The three independently versioned components — GMC, AGC, and worker image — each upgrade on their own cadence with separate procedures below.


Table of Contents

Pre-Upgrade Validation Checklist

Before upgrading any component, confirm the system is healthy:

# 1. No active incidents or RateLimited conditions
kubectl get actionsgateway --all-namespaces

# 2. All AGC pods healthy
kubectl get pods --all-namespaces -l app=actions-gateway-controller

# 3. All proxy pools healthy
kubectl get pods --all-namespaces -l app=actions-gateway-proxy

# 4. No CrashLoopBackOff pods
kubectl get pods --all-namespaces | grep -v Running | grep -v Completed | grep -v Terminating

# 5. No recent reconcile errors
# Metric: rate(actions_gateway_reconcile_errors_total[5m]) == 0

Also check the release notes for the new version before upgrading, particularly: - CRD schema changes (new required fields, removed fields, validation tightening). - Behavior changes that require configuration updates before the new binary takes effect.


Migration Notes

BREAKING: spec.namespaceQuota removed — the ResourceQuota is now platform-owned

This is a breaking CRD change, made pre-1.0 while the API can still break.

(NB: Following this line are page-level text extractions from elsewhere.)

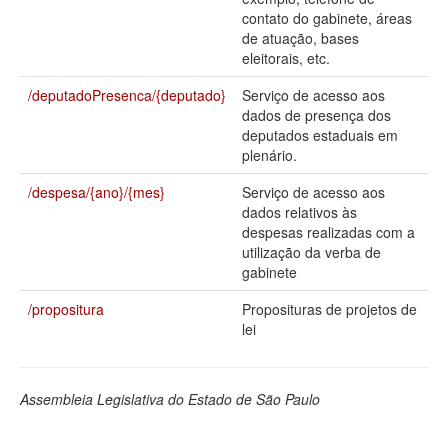
contato do gabinete, áreas
Deputados Estaduais
de atuação, bases
eleitorais, etc.
Administração
/deputadoPresenca/{deputado}
Serviço de acesso aos
Legislação
dados de presença dos
deputados estaduais em
Agenda
plenário.
Perguntas frequentes
/despesa/{ano}/{mes}
Serviço de acesso aos
dados relativos às
Contato
despesas realizadas com a
utilização da verba de
gabinete
/propositura
Proposituras de projetos de
lei
Assembleia Legislativa do Estado de São Paulo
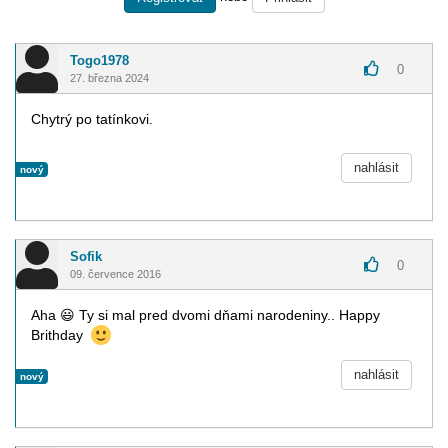
Togo1978
0
27. března 2024
Chytrý po tatínkovi.
nahlásit
nový
Sofik
0
09. července 2016
Aha
😃
Ty si mal pred dvomi dňami narodeniny.. Happy
Brithday
nahlásit
nový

The spec.namespaceQuota field has been removed from the ActionsGateway CRD. The namespace ResourceQuota (and any LimitRange) is now platform-owned: the platform admin creates and manages it on the tenant namespace, and the gateway operates within it but never creates or mutates it. The GMC's resourcequotas write RBAC has been dropped (least privilege — Q122/Q130). The rationale: a tenant-set quota is no real cap (the tenant could raise it in their own CR) and it fought GitOps and tenant-operator stacks (Capsule, HNC, vCluster, kiosk) that already own namespaces and quotas.

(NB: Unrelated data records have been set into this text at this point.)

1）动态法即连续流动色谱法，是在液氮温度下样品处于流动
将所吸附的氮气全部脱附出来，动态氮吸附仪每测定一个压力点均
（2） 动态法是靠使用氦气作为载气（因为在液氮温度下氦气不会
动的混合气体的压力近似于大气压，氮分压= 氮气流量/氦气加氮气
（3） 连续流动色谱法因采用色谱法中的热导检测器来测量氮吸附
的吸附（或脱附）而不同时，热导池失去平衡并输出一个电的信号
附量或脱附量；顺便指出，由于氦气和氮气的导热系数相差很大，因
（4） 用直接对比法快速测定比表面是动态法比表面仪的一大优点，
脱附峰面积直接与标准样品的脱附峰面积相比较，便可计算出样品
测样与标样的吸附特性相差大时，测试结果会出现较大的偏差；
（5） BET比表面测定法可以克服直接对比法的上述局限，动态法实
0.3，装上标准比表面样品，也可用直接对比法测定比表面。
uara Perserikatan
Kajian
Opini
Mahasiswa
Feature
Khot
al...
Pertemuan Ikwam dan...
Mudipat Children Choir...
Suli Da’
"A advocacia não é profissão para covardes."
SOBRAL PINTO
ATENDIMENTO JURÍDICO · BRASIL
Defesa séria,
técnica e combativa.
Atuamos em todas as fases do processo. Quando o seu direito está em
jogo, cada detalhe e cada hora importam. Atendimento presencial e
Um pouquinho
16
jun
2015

What you must do before (or as part of) the upgrade:

  1. Provision a platform-managed ResourceQuota in each tenant namespace before the new GMC takes over — the gateway no longer creates one, so a namespace with no quota becomes uncapped. For each tenant that relied on spec.namespaceQuota, read the current values and create a standalone ResourceQuota:
# Inspect the GAG-managed quota the old GMC created (named "actions-gateway")
kubectl get resourcequota actions-gateway -n <tenant-namespace> -o yaml
apiVersion: v1
kind: ResourceQuota
metadata:
  name: <tenant>-quota
  namespace: <tenant-namespace>
spec:
  hard:
    requests.cpu: "20"
    requests.memory: "40Gi"
    pods: "50"
  1. Adopt or replace the orphaned GAG-created quota. A ResourceQuota the old GMC created carries an ownerReference to the ActionsGateway CR, so it would be garbage-collected if the CR were ever deleted. Either adopt it by stripping that ownerReference (so it survives independently), or delete it and recreate a platform-managed one as in step 1:
# Adopt: drop the ownerReference so the quota is no longer GC-tied to the CR
kubectl patch resourcequota actions-gateway -n <tenant-namespace> \
  --type=json -p='[{"op":"remove","path":"/metadata/ownerReferences"}]'
  1. Drop namespaceQuota from your ActionsGateway manifests / GitOps. On upgrade the CRD's structural-schema pruning silently drops the now-unknown field from stored and re-applied CRs — applying a manifest that still sets namespaceQuota is not rejected, the field is just ignored. Remove it from source so intent stays clear.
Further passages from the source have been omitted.